Interconvertible Self-Assembly and Rheological Properties of Planar Bilayers and Vesicle Gels in Anionic/Nonionic (CF/CH) Surfactant Solutions

The surface and bulk properties of aqueous mixtures of nonionic tetraethylene glycol monododecyl ether (C12EO4) and anionic perfluorolauric acid (PFLA) were studied. These mixtures exhibited pronounced synergistic effects in terms of their mixed micellization and rheological properties. Only one type of mixed micelle is formed in dilute mixed solutions. At low PFLA content, with increasing the total surfactant concentration, short thread-like micelles grow to form larger discs. On increasing the amount of PFLA, owing to the fact that the fluctuant planar bilayers of nonionic C12EO4 become charged, vesicle gels that are comprised of densely packed unilamellar and multilamellar vesicles spontaneously form, in which the fluorocarbon chains in the bilayers are in a fluid state at room temperature. The elastic properties and the yield stress of the lamellar solutions largely increase upon the addition of small amounts of PFLA and they then pass through a maximum at a saturation of effective membrane charge density.
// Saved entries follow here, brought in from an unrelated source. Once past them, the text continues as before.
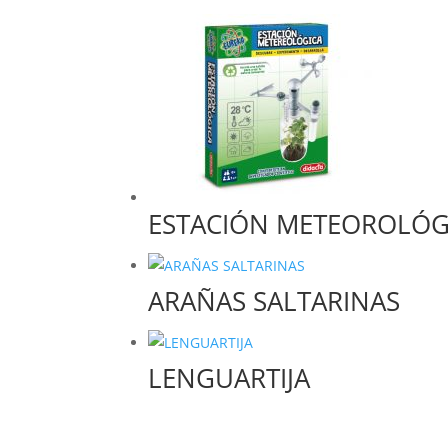
ESTACIÓN METEOROLÓG
ARAÑAS SALTARINAS
LENGUARTIJA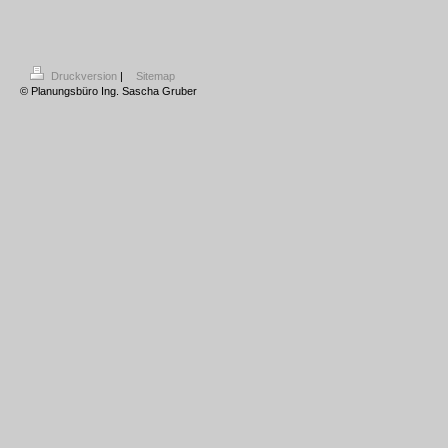
Druckversion
|
Sitemap
© Planungsbüro Ing. Sascha Gruber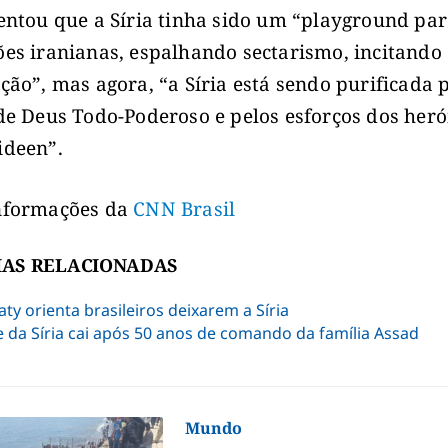
entou que a Síria tinha sido um “playground pa
es iranianas, espalhando sectarismo, incitando
ção”, mas agora, “a Síria está sendo purificada 
de Deus Todo-Poderoso e pelos esforços dos heró
ideen”.
nformações da
CNN Brasil
IAS RELACIONADAS
ty orienta brasileiros deixarem a Síria
 da Síria cai após 50 anos de comando da família Assad
Mundo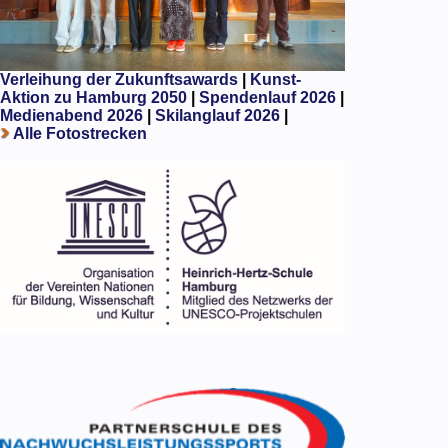
Verleihung der Zukunftsawards
|
Kunst-
Aktion zu Hamburg 2050
|
Spendenlauf 2026
|
Medienabend 2026
|
Skilanglauf 2026
|
Alle Fotostrecken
Interestingly, increasing the pH value of the gels causes a backward transition from stiff vesicles to flexible planar bilayers. On increasing the amount of NaOH, the bilayers exhibit greater flexibility, owing to the decrease in membrane charges, along with a large decrease in the solution viscosity and their elastic properties. The combination of strong stability of the vesicle gels with the interconvertible transition of bilayers and vesicles is expected to be of practical use for controlled drug delivery and release.